人工知能、ディープラーニング、ニューラルネットワーク‥。これらの言葉を見ない日は無いくらいAIの応用範囲が広がっている昨今、
「興味はあるけど、なんとなく勉強はしてみたけど、いま一つどう使ったら良いのかわからない。自分の仕事の中でどんな価値につながるのか実感が沸かない‥」
と感じておられる方々も少なくないのではないでしょうか?

そんなみなさま向けに、今回はルネサスの組み込みAIプロセッサRZ/Vシリーズ用ソフトウェアパッケージを使ったAI評価についてご紹介させて頂こうと思います。

AIってなに?

すでにAIやディープラーニングに詳しい方には不要かと思いますが、まずはAIについての基本的な事柄をおさらいしておきますね。

人工知能 (Artificial Intelligence)。いろいろな書籍やWebコンテンツで、様々な形で説明されているかと思います。プロ顔負けの将棋を指したり、声でお願いするだけで部屋の電気を点けてくれたりするのもAIと言われていますが、ここでは最も狭い定義でのAIとして、ニューラルネットワークという技術を使った人工知能、特に画像に対する様々な認識・判断を行う「画像AI」に絞ってご紹介させて頂きたいと思います。

ニューラルネットワーク。
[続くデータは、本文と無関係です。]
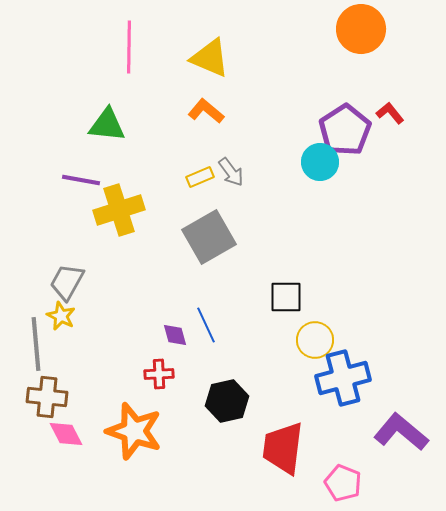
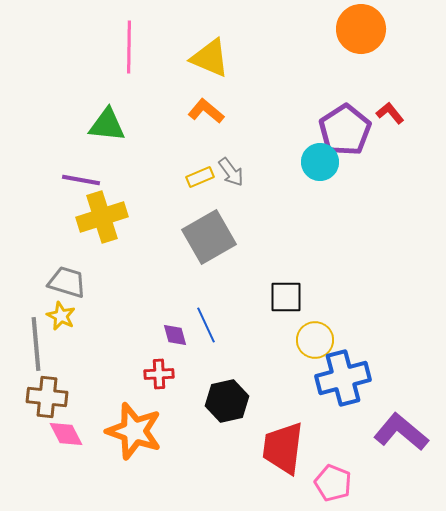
yellow cross: moved 17 px left, 7 px down
gray trapezoid: rotated 78 degrees clockwise
pink pentagon: moved 10 px left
日本語では神経網となるでしょうか。
生物の脳神経は、図1のように他の複数の神経細胞からの入力を受けて次の神経細胞へ伝達する仕組みになっています。この入力側からの信号をどのくらいの強さで使うか(重み付け)、その重み付け後の各入力の合計をどのように出力側に伝えるか(活性化関数)の2種類の組み合わせで記憶や認識・判断をするということが分かっています。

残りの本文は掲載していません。